En su sentencia, el juez Javier Herrera dio participación al Sistema de Protección de Niños, Niñas y Adolescentes. Lastimosamente, la violencia contra chicos y chicas es moneda corrientes. Los métodos de crianza violentos continúan “naturalizados”, pese a que el Código Civil advierte en el artículo 647 establece la prohibición de malos tratos y del castigo corporal en cualquiera de sus formas.
“No se debe naturalizar el maltrato como parte de la crianza.
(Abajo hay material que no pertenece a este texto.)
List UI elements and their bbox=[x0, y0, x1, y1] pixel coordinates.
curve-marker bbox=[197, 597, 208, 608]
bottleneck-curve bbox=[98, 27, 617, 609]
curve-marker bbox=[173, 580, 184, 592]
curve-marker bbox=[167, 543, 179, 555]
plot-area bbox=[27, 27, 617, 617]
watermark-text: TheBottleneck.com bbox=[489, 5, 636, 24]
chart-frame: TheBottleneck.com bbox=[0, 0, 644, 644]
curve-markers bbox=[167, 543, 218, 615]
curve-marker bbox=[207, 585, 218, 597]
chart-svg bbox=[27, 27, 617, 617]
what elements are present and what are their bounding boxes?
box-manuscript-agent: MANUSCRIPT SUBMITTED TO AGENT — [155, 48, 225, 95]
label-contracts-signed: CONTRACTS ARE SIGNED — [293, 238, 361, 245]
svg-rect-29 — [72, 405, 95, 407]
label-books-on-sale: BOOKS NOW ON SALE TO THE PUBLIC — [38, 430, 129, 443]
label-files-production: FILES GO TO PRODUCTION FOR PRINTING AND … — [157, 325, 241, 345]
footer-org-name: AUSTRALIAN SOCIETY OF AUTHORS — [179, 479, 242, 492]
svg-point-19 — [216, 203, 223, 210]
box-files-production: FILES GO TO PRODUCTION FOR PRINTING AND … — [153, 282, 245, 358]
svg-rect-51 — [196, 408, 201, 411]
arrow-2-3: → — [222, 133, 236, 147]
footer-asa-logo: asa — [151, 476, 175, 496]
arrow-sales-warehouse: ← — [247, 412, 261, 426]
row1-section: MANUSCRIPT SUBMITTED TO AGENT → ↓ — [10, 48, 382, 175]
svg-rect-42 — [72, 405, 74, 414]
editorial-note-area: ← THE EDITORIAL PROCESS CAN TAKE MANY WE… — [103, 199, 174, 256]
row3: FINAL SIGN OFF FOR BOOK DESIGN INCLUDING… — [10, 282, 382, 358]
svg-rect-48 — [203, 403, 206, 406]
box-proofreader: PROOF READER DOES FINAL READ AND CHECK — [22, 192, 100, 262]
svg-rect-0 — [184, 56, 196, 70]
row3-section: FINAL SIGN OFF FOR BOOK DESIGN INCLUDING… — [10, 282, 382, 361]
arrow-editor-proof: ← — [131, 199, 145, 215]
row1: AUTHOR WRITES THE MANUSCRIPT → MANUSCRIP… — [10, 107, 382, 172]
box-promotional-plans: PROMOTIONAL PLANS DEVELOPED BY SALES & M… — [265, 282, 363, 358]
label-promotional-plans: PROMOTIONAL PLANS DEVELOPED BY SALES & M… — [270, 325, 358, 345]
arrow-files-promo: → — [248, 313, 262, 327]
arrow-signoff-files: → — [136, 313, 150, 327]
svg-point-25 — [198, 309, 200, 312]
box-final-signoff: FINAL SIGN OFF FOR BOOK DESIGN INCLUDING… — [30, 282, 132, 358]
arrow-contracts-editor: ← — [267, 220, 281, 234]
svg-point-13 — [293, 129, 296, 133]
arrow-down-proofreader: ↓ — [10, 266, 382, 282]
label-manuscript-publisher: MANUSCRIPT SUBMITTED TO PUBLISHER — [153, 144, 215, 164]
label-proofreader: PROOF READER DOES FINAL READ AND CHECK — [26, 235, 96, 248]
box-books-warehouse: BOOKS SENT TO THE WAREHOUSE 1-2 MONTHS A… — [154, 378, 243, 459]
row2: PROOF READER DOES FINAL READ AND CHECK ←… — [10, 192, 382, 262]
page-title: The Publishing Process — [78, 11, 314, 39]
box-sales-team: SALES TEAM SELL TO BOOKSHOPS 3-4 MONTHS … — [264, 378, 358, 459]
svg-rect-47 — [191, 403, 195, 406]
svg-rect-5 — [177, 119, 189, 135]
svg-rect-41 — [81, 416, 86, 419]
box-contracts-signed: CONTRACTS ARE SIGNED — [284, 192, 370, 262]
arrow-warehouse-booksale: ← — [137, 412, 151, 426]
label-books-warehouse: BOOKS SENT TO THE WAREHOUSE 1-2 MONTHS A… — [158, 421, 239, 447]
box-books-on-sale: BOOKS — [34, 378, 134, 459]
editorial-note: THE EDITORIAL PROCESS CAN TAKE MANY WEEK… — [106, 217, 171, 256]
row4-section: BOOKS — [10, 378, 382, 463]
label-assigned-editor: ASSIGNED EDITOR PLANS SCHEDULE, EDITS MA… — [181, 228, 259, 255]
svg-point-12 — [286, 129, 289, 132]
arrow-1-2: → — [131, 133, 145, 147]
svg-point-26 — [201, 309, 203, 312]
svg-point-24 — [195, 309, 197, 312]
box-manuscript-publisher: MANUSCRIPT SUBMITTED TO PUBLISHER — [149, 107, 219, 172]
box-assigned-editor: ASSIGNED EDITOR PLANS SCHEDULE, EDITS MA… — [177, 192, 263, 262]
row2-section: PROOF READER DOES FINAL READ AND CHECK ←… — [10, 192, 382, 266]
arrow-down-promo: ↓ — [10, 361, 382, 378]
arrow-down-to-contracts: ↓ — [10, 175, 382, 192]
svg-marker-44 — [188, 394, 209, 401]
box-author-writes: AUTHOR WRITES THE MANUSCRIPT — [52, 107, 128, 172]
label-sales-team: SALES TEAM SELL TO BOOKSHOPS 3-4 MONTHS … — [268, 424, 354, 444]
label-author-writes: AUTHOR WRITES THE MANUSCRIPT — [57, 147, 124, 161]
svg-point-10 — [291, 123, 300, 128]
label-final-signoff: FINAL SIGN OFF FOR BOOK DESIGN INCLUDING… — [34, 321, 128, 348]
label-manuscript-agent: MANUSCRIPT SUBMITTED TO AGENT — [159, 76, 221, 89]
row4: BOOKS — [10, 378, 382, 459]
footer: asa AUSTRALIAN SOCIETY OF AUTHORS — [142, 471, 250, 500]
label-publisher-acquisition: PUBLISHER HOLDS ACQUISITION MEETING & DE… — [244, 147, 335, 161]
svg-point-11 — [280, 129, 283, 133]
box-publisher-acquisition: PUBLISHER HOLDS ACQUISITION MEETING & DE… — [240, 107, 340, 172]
Por ello, se trabaja con la voz de los chicos y una de las funciones es fomentar los derechos de la niñez y la adolescencia”, se había informado desde el Sistema de Protección de Niños, Niñas y Adolescentes.
“Los malos tratos y todo hecho que lesione o menoscabe física o psíquicamente a los niños o adolescentes, por más moderados que puedan ser, están prohibidos”, reza la norma.
El maltrato en la niñez es una causa de sufrimiento para chicos y chicas y las familias, que "puede dejar huella durante toda la vida.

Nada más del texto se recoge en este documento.